D. BARBUZANO, La Laguna
En estos momentos en que tanto se distingue en La Laguna el consistorio, con Medalla de Oro, no debería olvidarse de un hombre, Enrique Armas Pérez, de 81 años de edad, que tiene el valor importante de haber defendido -aún hoy- su querida ciudad de Aguere con la máquina bautizada como "la cámara del pasado", porque captó para el conocimiento de presentes y futuras generaciones unas imágenes de una ciudad que es diferente a la actual.

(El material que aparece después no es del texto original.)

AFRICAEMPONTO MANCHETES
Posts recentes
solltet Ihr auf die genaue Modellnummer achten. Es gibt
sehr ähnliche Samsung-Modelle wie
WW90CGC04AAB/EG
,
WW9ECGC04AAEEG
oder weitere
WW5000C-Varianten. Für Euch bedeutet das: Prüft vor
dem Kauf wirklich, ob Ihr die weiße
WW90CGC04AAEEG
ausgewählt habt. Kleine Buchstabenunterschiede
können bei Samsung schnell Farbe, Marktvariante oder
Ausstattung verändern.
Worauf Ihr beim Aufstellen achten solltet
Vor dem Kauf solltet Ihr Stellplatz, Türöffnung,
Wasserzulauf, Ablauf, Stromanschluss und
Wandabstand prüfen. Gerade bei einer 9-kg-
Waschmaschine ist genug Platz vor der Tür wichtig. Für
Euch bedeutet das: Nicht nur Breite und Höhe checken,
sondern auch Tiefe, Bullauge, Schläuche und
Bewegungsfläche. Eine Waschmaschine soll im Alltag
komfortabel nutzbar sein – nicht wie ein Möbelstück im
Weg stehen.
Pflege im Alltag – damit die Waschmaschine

Enrique Armas tiene valor porque ha sido un notario del tiempo, pues sus fotos son de gran relevancia a la hora de descubrir La Laguna del pasado o rescatar elementos arquitectónicos perdidos como, por ejemplo, el templete de la plaza del Cristo o el puente de piedra del pozo del Cabildo.
Antes de entrevistarlo, la emoción embargó a EL DÍA porque quería ver cómo era esa cámara del pasado con la que don Enrique ha hecho miles de fotos, muchas de las cuales han recibido premios.
Enrique Armas la trajo en su estuche de piel y al abrirla, con su color negro y aspecto impecable al tratarla como una hija, el fotógrafo sacó una extraordinaria Super Ikonta que se compró superados los 20 años de edad y le costó 3.500 de las antiguas pesetas.
Los orígenes de este fotógrafo se remontan al período de 12 a 20 años del que dice que "fue la época mejor de mi vida". Nació en la calle Juan de Vera, 61, y su padre compró una cámara de fotos que le costó 100 pesetas. Con ella hizo fotos su padre y nuestro personaje, que, poco a poco, le fue atrayendo hasta que decidió entregar parte de su vida a la fotografía.
Había hecho los estudios de Magisterio, pero no quería seguir estudiando en la Universidad, por lo que decidió trabajar con su padre, Enrique Armas López, en el comercio que tenía en la calle de La Carrera y alternarlo con la dedicación a la honrosa tarea de fotógrafo ambulante. Sacaba fotos de personas y fiestas y obtenía un dinero por ello.
Luego derivó su atracción fotográfica hacia el paisaje y entorno de La Laguna, como el desaparecido puente del pozo del Cabildo, la plaza del Cristo con su pavimento de tierra, álamos negros y burros pasando por la misma, la plaza del Adelantado con el edificio que había donde hoy está el Juzgado o calles que hoy no se parecen en nada al pasado.
Las excelentes fotos que obtenía Enrique Armas se debían a la formación en este arte con los estudios que cursó a distancia con un centro de Agfa en Barcelona y al cariño que sentía por esta actividad, como destaca: "La fotografía es mi ser, mi vida y una ilusión que sentía cuando buscaba el elemento a retratar o al encontrar el encuadre más idóneo, y se mantenía esa sensación en mi corazón hasta que recibía del laboratorio la copia de la imagen captada".
Aunque este fotógrafo es muy modesto, hay que decir que su importancia radica en que ha inmortalizado el pasado y lo ha convertido en documento de gran interés etnográfico, antropológico e histórico para conocer el pasado o actuar el día en que se quiera recuperar alguna seña de identidad perdida.
La importancia de Enrique Armas radica también en que practicó el cine, rodando películas como "Los campesinos y su romería", que TVE elogió, pero no pudo proyectarla porque al emitir televisión en blanco y negro y ser el trabajo del lagunero en color, perdía casi la mitad en el televisor.
Ello le llevó a hacer otras películas como "Ilusión", que trata de un pobre que se encuentra un billete de 100 pesetas y no sabe qué hacer con él. Su labor cinematográfica ha sido objeto de excelentes críticas como la de TVE, Ateneo de Bilbao, el Centro Cultural de Correspondencia de San Sebastián, que le dio un primer premio, y Cabildo de Tenerife.
Mucha gente entra y sale de la vida de La Laguna a lo largo de los años, pero sólo los verdaderos hijos y artistas de la ciudad dejan huellas en el corazón de sus habitantes y en las páginas de su historia. Uno de ellos es Enrique Armas, un verdadero amigo de La Laguna porque es alguien que conoce tal como es la ciudad, comprende dónde han estado sus lugares más pintorescos, y la ha acompañado en sus logros y sus fracasos, celebrando sus alegrías, compartiendo su dolor y sin juzgarla jamás ante presuntos errores, con su cámara del pasado.